Change in climate a threat to businesses in Coast, forum told

Vivian Aketch paired with Sharon Dajije from Uganda dives to save a spike during a past Mombasa International Beach Volleyball at the Jacaranda Indian Ocean Beach Club in Ukunda. Beach hotels, roads and homes in Mombasa and Lamu counties are at risk of being destroyed due to the rise in the sea level caused by climate change. FILE PHOTO | GIDEON MAUNDU | NATION MEDIA GROUP

What you need to know:

  • Experts have also warned that Lamu — a Unesco heritage site and a tourist attraction that is also home to the oldest and best-preserved Swahili settlement in East Africa — might not exist by the end of the century.
  • This is an issue discussed in a scientific paper titled “Rethinking Coastal Design and Planning: Integrated Sea Level Rise Vulnerability Assessments, Case of Mombasa and Lamu Islands” by Valentine Ochanda of Witwatersrand University in Johannesburg, South Africa.
  • According to the Intergovernmental Panel on Climate Change (IPCC), the Global Mean Sea Level has risen by 10 to 20 centimetres. However, the annual rise over the past 20 years has been 3.2 millimetres per year. This is roughly twice the average speed of the earlier 80 years.

PARIS

Beach hotels, roads and homes in Mombasa and Lamu counties are at risk of being destroyed due to the rise in the sea level caused by climate change.

By extension, the Sh13 billion Lamu Port Southern Sudan-Ethiopia Transport (Lapsset) project might also be at risk.

Experts have also warned that Lamu — a Unesco heritage site and a tourist attraction that is also home to the oldest and best-preserved Swahili settlement in East Africa — might not exist by the end of the century.

This is an issue discussed in a scientific paper titled “Rethinking Coastal Design and Planning: Integrated Sea Level Rise Vulnerability Assessments, Case of Mombasa and Lamu Islands” by Valentine Ochanda of Witwatersrand University in Johannesburg, South Africa.

Ms Ochanda recommends a “rethinking of coastal design and planning, with regards to sea level rise.”

She warned that in the event of sea storms, coastal inhabitants will be exposed to severe flooding.

Mombasa has, in recent months experienced flooding, after prolonged rains, which has led to deaths and displacement of at least 750 families. Businesses were also affected.

DEAL WITH TSUNAMIS

Yesterday, the Kenya Association of Hotelkeepers and Caterers  (KAHC) asked the government to set up marine disaster teams in the region.

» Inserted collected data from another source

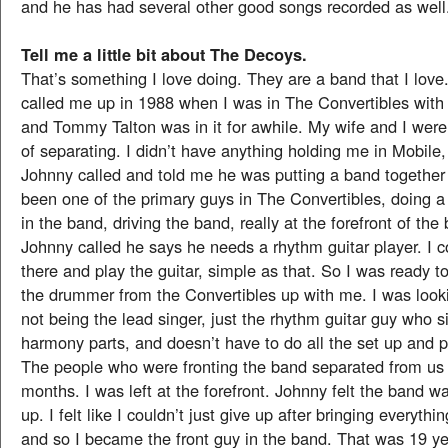
and he has had several other good songs recorded as well
Tell me a little bit about The Decoys.
That’s something I love doing. They are a band that I lov
called me up in 1988 when I was in The Convertibles with 
and Tommy Talton was in it for awhile. My wife and I were
of separating. I didn’t have anything holding me in Mobile
Johnny called and told me he was putting a band together 
been one of the primary guys in The Convertibles, doing a 
in the band, driving the band, really at the forefront of th
Johnny called he says he needs a rhythm guitar player. I c
there and play the guitar, simple as that. So I was ready 
the drummer from the Convertibles up with me. I was look
not being the lead singer, just the rhythm guitar guy who 
harmony parts, and doesn’t have to do all the set up and p
The people who were fronting the band separated from us 
months. I was left at the forefront. Johnny felt the band w
up. I felt like I couldn’t just give up after bringing everyth
and so I became the front guy in the band. That was 19 y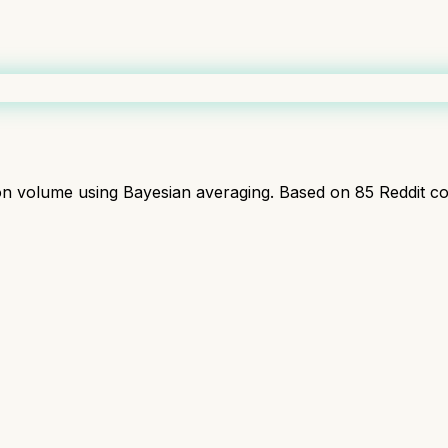
ion volume using Bayesian averaging. Based on
85
Reddit c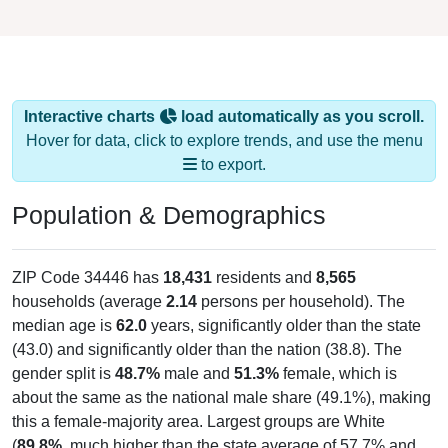
Interactive charts
load automatically as you scroll.
Hover for data, click to explore trends, and use the menu
to export.
Population & Demographics
ZIP Code 34446 has
18,431
residents and
8,565
households (average
2.14
persons per household). The
median age is
62.0
years, significantly older than the state
(43.0) and significantly older than the nation (38.8). The
gender split is
48.7%
male and
51.3%
female, which is
about the same as the national male share (49.1%), making
this a female-majority area. Largest groups are White
(
89.8%
, much higher than the state average of 57.7% and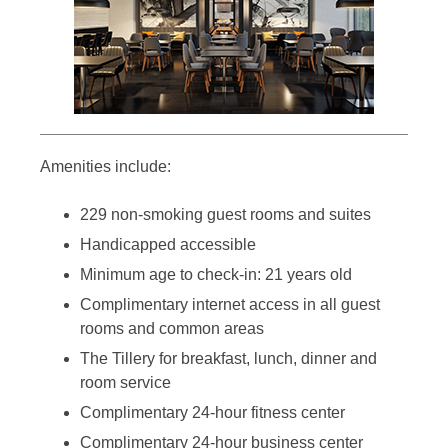
Amenities include:
229 non-smoking guest rooms and suites
Handicapped accessible
Minimum age to check-in: 21 years old
Complimentary internet access in all guest
rooms and common areas
The Tillery for breakfast, lunch, dinner and
room service
Complimentary 24-hour fitness center
Complimentary 24-hour business center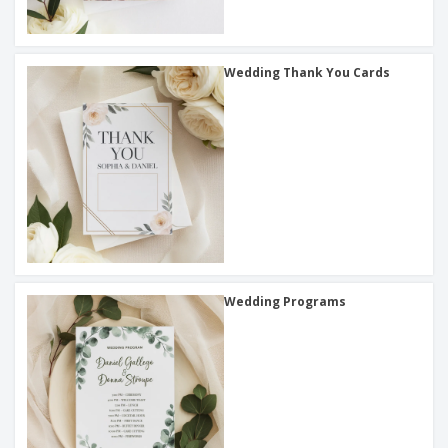
Wedding Thank You Cards
Wedding Programs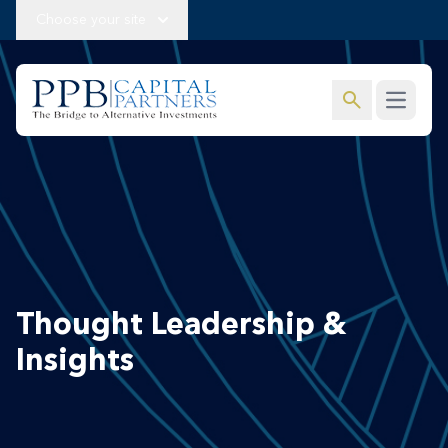
Choose your site
search
Open m
Thought Leadership &
Insights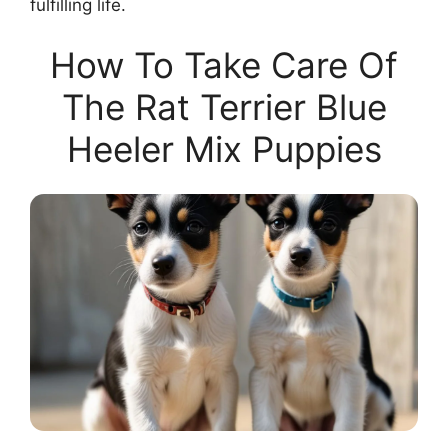
fulfilling life.
How To Take Care Of
The Rat Terrier Blue
Heeler Mix Puppies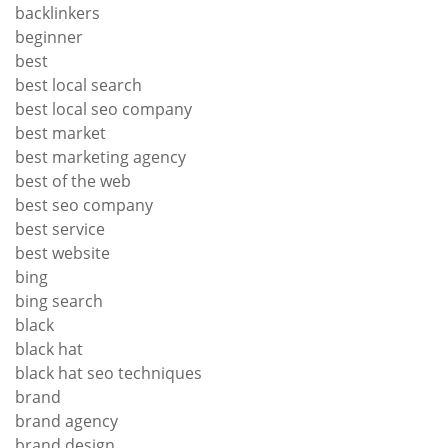
backlinkers
beginner
best
best local search
best local seo company
best market
best marketing agency
best of the web
best seo company
best service
best website
bing
bing search
black
black hat
black hat seo techniques
brand
brand agency
brand design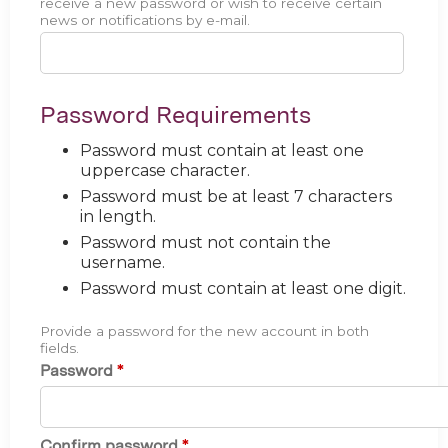
receive a new password or wish to receive certain
news or notifications by e-mail.
Password Requirements
Password must contain at least one
uppercase character.
Password must be at least 7 characters
in length.
Password must not contain the
username.
Password must contain at least one digit.
Provide a password for the new account in both
fields.
Password
*
Confirm password
*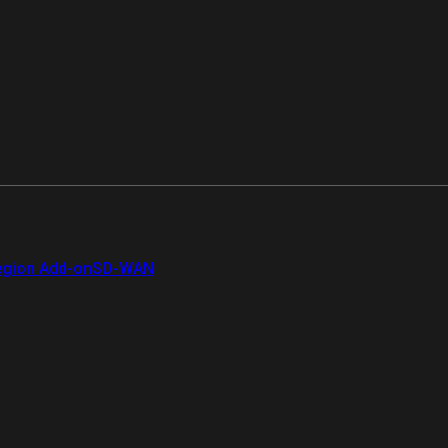
gion Add-on
SD-WAN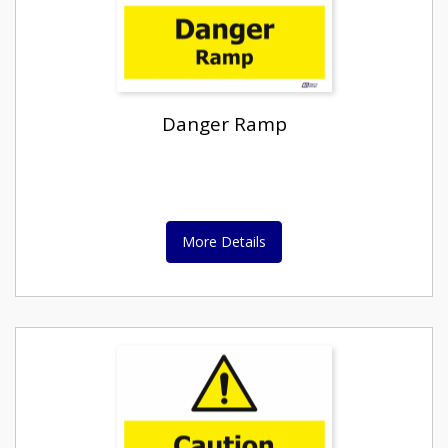
Danger Ramp
More Details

KAHC Coast Vice-Chairman Silas Kiti agreed with the expert’s argument that developing countries lacked the capacity to deal with disasters such as tsunamis.

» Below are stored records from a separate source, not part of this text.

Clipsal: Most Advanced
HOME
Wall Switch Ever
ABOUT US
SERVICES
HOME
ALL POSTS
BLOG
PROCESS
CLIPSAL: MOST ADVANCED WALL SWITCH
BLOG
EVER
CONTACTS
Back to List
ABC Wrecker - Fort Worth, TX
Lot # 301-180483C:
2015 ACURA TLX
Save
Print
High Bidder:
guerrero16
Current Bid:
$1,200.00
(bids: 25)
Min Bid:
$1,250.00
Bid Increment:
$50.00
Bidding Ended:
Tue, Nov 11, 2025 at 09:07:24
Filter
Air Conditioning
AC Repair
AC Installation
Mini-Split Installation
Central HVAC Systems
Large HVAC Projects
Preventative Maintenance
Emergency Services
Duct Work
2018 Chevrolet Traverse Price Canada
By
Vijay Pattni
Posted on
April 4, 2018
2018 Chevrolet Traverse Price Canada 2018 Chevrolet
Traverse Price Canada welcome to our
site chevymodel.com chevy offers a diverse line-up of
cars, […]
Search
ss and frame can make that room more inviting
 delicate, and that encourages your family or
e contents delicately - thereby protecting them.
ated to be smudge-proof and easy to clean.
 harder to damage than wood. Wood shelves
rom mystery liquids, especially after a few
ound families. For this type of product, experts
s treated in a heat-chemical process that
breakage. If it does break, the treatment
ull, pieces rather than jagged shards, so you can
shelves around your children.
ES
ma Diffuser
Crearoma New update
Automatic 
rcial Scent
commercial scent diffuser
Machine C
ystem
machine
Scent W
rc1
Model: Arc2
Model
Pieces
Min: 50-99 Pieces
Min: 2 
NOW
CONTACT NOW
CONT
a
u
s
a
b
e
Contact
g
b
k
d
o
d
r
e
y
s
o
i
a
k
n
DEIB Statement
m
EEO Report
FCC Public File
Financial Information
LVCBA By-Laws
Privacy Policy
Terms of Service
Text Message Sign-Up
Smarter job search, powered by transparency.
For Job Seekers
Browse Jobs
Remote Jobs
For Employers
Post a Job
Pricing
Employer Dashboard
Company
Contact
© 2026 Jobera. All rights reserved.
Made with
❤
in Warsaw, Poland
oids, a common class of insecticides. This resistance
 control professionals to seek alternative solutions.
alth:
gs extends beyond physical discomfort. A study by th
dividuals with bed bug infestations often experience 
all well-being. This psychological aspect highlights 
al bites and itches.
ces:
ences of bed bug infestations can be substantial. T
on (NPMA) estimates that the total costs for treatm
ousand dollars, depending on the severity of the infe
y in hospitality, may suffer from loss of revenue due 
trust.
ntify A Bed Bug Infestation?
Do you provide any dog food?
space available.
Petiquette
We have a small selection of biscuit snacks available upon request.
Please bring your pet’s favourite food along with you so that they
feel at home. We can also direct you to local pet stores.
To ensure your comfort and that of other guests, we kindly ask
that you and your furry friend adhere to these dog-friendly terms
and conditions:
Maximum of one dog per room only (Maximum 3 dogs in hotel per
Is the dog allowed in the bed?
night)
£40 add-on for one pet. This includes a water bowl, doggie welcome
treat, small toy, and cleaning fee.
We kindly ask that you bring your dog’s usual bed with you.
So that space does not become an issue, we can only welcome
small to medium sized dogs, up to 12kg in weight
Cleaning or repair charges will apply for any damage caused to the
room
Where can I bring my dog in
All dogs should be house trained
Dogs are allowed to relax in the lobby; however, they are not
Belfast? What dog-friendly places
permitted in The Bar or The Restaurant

He also said counties in the Coast lacked the capacity to adequately respond to maritime disasters.

According to the Intergovernmental Panel on Climate Change (IPCC), the Global Mean Sea Level has risen by 10 to 20 centimetres. However, the annual rise over the past 20 years has been 3.2 millimetres per year. This is roughly twice the average speed of the earlier 80 years.

This has been brought on due to the burning of fossil fuels and human activities that have released large amounts of heat-trapping gases into the atmosphere, in turn increasing the atmospheric heat.

The rise in sea levels is an issue that scientists are grappling with at the ongoing scientific conference on ‘Our Common Future Under Climate Change’ at the Unesco headquarters in Paris, France. The conference ends today.

According to Mr Maarten Van Aalst of the Red Cross /Red Crescent Climate Centre, who was discussing how to cope with climate disasters, coastal cities — especially those in the developing world — are ill prepared for the impact of rising sea levels.

These are some of the climate change concerns that the United Nations Secretary-General Ban Ki-moon has pleaded with countries to address urgently.

The secretary-general of the World Meteorological Organisation, Mr Michel Jarraud, said “the cost of inaction is high when it comes to climate change.”

He also lamented that the commitments made by various countries to reduce greenhouse gas emissions were not enough.

Some Pacific island states are on the verge of sinking due to rising sea levels.

Residents of the Tuvalu Islands (close to Fiji and Australia) are said to be “climate refugees” because of the rise in sea level that has seen salt water intrude into their clean water.